Whether it's like ctDNA positive, yes or no, could basically be used to tell us how intensely we need to apply the systemic therapeutic regimen. So for example, my future wish would be if you're luminal, you have favorable biology. But if you're circulating-tumor-DNA positive, we need emerging therapeutics that actually inhibit the luminal tumor biology. For example, EV. If you're basically non-luminal, you're more immune-infiltrated and likely more to respond to pembrolizumab or maybe even one of the other PD-L1 inhibitors. Then based on the ctDNA presence, we could basically guide how much of the cycles we need to give and monitor response. So I do think that the benefit of these biomarkers becoming more studied, more evaluated by multiple groups, will guide us into how we could use them for therapeutic decision-making. But I do think they go hand in hand because they basically give different information from different aspects of the tumor. I hope it answers your question because I could philosophize about this with you for hours, but that's basically where I hope to see the field going.

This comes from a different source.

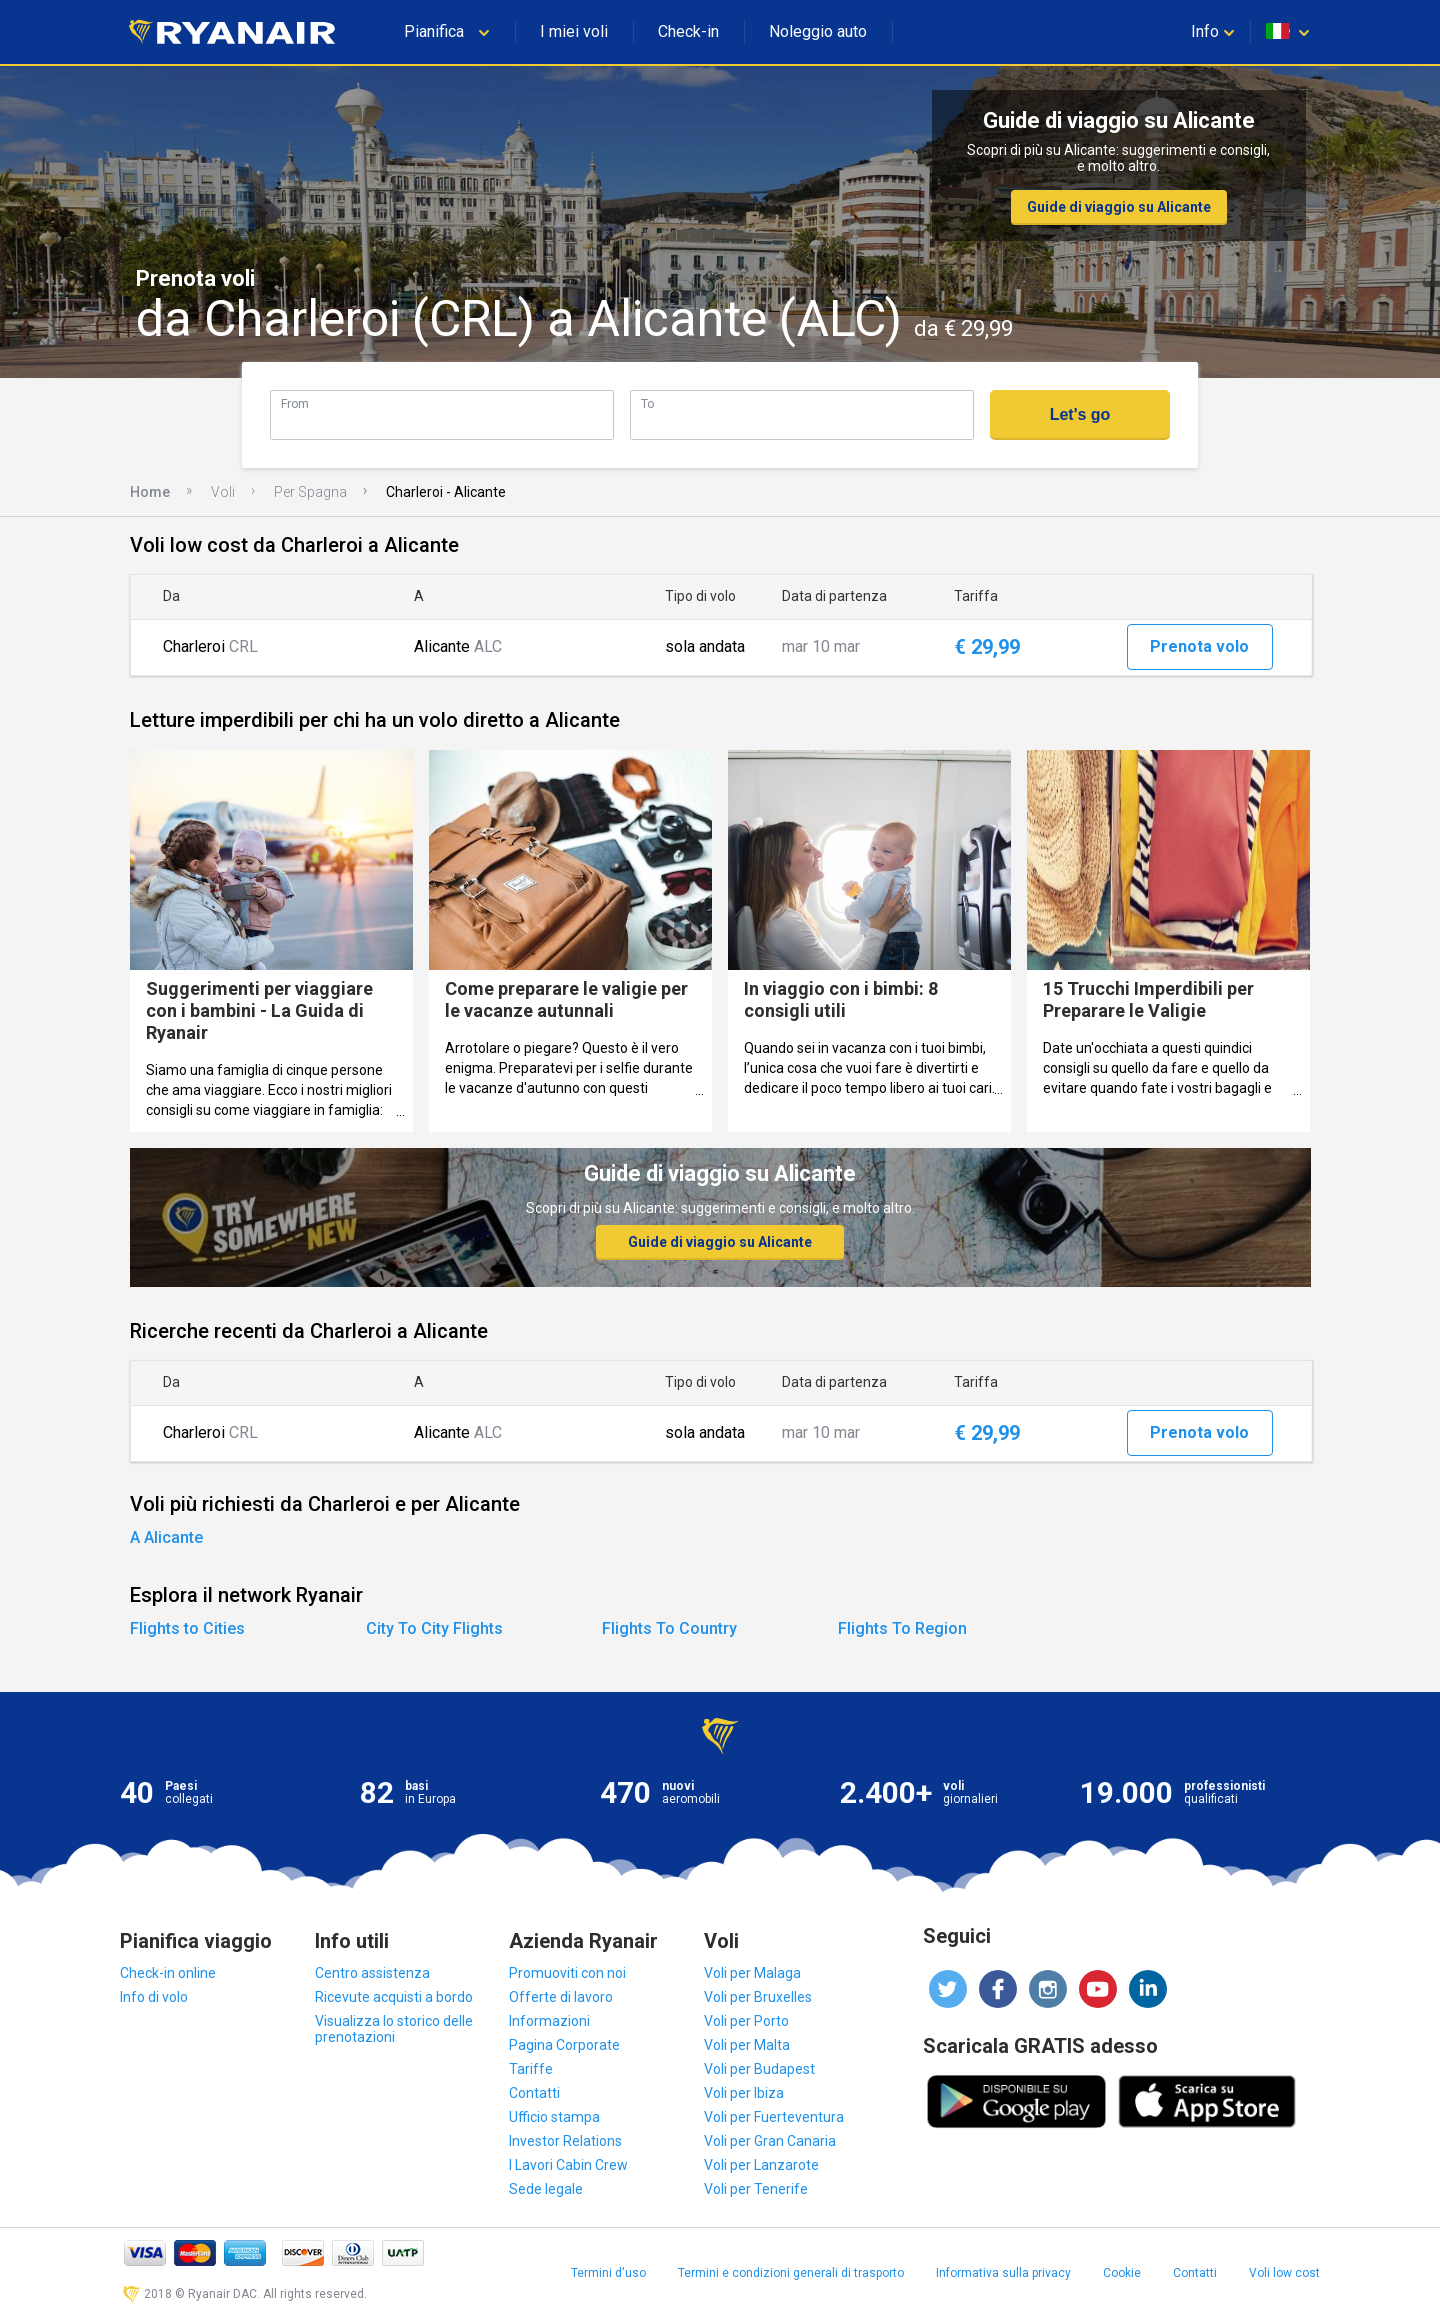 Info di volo (154, 1997)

Ashish Kamat: I'm glad you said that because I was thinking the same thing too. We could philosophize on this for hours, but I think the key thing is to recognize that these are all parts of the puzzle. It's not one that's going to inform the field completely. And of course, then there's always going to be the outliers where despite the tumor biology, despite the circulating tumor DNA, patients have their own outcomes and prognosis. So really, I think this is where not only the science, but also, I think the machine learning and AI, that again, you're doing a lot of work in, is really going to help us because there's going to be a lot of data, a lot of factors, a lot of predictive prognostic factors that we have to blend in. Thank you again for taking the time. Congratulations on the work, and see you soon.
Joep de Jong: Thank you very much. See you in a few days in Munich.